• **Data for this exercise**:
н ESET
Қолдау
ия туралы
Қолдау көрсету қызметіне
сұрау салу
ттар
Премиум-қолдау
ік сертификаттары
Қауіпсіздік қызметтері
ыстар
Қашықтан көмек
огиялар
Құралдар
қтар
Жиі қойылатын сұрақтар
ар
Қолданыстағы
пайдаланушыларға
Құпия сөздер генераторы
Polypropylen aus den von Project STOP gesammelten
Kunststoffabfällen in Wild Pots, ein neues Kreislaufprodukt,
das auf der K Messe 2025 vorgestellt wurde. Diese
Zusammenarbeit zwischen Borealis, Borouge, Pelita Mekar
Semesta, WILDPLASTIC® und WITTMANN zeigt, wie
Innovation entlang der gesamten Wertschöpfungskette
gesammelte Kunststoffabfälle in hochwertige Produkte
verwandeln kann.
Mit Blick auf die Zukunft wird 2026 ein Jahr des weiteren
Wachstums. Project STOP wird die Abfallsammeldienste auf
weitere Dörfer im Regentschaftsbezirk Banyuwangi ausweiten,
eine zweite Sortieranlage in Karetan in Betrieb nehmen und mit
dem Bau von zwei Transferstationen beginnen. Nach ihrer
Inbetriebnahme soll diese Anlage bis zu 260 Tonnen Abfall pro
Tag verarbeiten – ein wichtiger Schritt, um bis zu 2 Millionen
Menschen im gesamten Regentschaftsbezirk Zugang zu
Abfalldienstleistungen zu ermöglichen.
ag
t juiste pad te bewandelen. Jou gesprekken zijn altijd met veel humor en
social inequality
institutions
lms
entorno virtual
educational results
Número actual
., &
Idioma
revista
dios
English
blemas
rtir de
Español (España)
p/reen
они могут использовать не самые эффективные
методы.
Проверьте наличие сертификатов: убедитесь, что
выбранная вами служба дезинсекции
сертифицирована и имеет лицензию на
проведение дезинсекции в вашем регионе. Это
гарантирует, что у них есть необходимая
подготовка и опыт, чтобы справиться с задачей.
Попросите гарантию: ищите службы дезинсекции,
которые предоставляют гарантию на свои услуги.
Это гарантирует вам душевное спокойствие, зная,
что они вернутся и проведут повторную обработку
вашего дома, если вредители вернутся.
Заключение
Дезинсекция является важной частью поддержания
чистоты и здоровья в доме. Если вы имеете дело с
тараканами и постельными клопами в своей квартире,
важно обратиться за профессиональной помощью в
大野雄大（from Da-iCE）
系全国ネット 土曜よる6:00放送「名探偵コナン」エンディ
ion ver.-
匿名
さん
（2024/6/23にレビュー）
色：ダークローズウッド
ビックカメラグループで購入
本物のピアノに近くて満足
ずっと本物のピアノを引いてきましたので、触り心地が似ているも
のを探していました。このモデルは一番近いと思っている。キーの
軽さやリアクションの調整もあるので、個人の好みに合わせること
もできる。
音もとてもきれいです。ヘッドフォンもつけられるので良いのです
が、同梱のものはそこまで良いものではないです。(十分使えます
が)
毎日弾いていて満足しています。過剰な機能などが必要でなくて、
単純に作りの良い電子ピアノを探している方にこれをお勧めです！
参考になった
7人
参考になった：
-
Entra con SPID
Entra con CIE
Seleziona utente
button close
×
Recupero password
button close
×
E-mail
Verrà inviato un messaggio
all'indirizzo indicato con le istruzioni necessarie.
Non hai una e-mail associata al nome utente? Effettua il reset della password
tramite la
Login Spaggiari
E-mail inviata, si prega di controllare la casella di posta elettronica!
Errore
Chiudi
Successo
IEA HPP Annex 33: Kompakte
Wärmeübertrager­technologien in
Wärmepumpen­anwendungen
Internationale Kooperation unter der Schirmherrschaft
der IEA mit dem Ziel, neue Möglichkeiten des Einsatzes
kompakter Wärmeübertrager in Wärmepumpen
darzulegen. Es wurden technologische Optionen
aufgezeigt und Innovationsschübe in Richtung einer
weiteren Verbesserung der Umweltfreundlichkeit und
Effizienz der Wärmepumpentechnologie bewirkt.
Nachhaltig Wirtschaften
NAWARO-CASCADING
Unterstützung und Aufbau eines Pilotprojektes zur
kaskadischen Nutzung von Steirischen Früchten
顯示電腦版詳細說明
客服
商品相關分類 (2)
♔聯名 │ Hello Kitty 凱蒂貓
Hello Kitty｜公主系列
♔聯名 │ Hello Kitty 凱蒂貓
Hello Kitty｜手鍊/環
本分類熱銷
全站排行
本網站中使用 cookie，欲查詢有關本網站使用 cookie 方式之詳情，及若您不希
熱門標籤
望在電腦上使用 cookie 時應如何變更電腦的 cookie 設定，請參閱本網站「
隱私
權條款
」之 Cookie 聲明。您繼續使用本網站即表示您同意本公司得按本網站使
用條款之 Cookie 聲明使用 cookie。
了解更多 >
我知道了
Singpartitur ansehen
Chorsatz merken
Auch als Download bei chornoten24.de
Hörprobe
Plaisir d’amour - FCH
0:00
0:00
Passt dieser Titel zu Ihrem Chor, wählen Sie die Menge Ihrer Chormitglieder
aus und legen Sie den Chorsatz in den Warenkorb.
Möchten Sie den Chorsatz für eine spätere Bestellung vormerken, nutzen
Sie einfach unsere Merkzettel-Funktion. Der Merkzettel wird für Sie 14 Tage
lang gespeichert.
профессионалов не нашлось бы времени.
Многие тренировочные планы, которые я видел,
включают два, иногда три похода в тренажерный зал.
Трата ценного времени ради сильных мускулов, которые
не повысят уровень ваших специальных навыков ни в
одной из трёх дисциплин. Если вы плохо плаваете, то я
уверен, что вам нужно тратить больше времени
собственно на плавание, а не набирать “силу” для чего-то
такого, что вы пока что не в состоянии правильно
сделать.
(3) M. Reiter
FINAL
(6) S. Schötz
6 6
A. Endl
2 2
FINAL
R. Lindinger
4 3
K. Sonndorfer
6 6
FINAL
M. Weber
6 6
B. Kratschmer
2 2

• **Task to complete**:
Pick out each line in the material containing "Project".

• **Task answer**:
Polypropylen aus den von Project STOP gesammelten
Wachstums. Project STOP wird die Abfallsammeldienste auf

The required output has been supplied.